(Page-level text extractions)

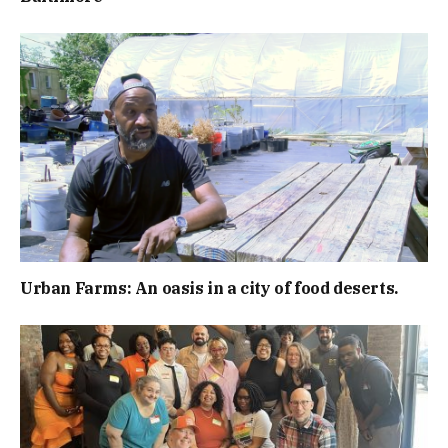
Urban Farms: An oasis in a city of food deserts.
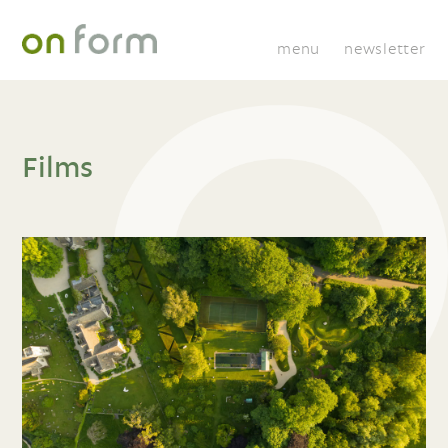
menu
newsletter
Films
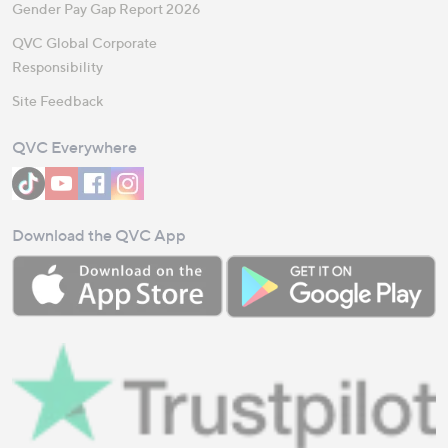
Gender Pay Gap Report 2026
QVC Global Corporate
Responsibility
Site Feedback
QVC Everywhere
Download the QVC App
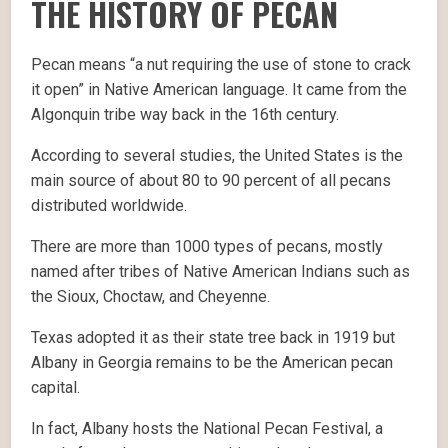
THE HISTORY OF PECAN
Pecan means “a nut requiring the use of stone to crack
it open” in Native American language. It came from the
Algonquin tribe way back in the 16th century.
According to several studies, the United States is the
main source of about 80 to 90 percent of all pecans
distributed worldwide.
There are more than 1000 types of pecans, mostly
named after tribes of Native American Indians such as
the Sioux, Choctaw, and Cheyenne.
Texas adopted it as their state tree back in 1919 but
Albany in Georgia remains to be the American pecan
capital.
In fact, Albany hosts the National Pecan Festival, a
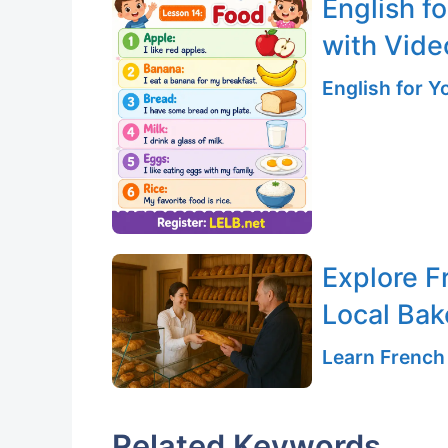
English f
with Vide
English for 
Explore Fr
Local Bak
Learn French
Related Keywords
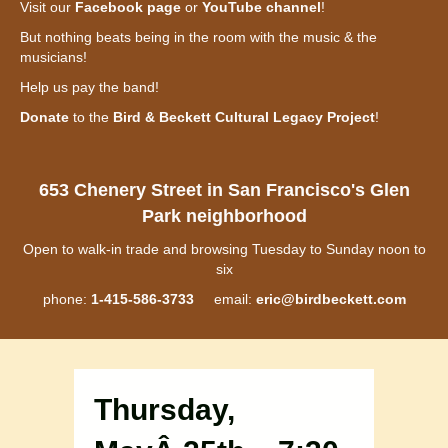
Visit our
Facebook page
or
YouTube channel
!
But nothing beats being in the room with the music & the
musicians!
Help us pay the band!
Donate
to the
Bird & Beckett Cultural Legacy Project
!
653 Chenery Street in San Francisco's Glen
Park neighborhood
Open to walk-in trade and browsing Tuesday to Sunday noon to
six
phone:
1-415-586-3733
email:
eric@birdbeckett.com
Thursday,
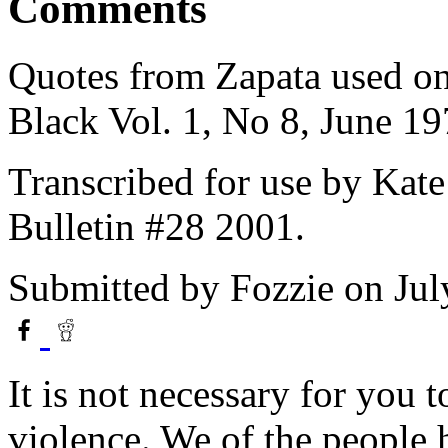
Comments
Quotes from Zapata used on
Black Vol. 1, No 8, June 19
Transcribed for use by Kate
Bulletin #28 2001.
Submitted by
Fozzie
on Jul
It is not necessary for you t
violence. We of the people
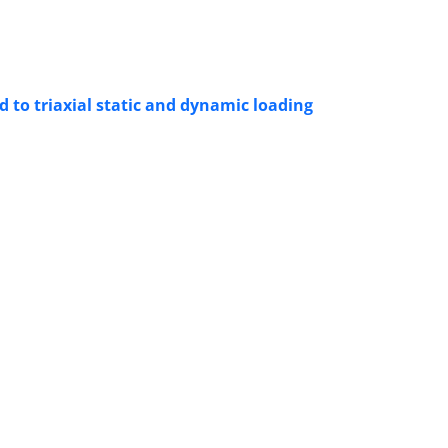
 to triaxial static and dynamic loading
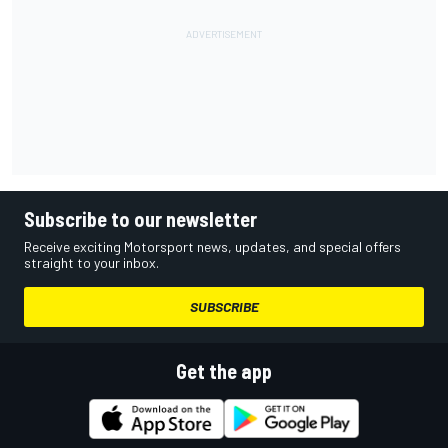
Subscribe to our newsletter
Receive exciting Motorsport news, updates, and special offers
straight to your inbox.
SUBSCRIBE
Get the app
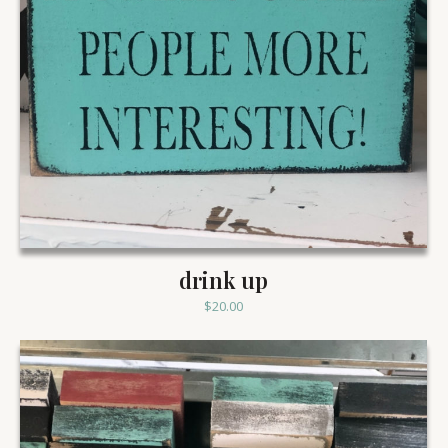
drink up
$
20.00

---

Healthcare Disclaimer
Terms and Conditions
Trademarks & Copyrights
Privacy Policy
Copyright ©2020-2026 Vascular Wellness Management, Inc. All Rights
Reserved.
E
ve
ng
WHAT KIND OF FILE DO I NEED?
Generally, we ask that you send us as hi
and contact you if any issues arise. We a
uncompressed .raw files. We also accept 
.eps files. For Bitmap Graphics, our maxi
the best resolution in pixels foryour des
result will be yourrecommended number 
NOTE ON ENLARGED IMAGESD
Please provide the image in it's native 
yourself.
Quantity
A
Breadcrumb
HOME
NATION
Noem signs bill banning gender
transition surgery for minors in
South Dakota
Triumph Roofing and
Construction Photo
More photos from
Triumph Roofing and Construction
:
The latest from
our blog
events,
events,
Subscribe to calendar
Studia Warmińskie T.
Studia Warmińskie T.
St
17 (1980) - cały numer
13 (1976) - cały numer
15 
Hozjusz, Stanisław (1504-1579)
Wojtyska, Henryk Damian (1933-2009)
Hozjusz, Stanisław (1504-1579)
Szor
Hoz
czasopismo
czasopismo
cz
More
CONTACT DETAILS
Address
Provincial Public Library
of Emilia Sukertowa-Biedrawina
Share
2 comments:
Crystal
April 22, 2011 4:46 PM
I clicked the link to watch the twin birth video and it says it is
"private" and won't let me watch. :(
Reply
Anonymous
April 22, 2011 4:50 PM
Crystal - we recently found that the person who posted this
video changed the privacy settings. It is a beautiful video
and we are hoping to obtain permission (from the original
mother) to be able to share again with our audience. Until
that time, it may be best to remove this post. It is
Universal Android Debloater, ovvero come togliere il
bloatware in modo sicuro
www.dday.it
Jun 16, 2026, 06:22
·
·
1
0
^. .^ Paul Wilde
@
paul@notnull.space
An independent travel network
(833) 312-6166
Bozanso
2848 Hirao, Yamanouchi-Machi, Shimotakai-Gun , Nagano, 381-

PROBLEM TO SOLVE: Set down exactly the lines of the data above, beginning with the line that has "paul@notnull.space" and ending with the line that has "2848 Hirao, Yamanouchi-Machi, Shimotakai-Gun", and no others.

SOLUTION TO THIS TASK:
paul@notnull.space
An independent travel network
(833) 312-6166
Bozanso
2848 Hirao, Yamanouchi-Machi, Shimotakai-Gun , Nagano, 381-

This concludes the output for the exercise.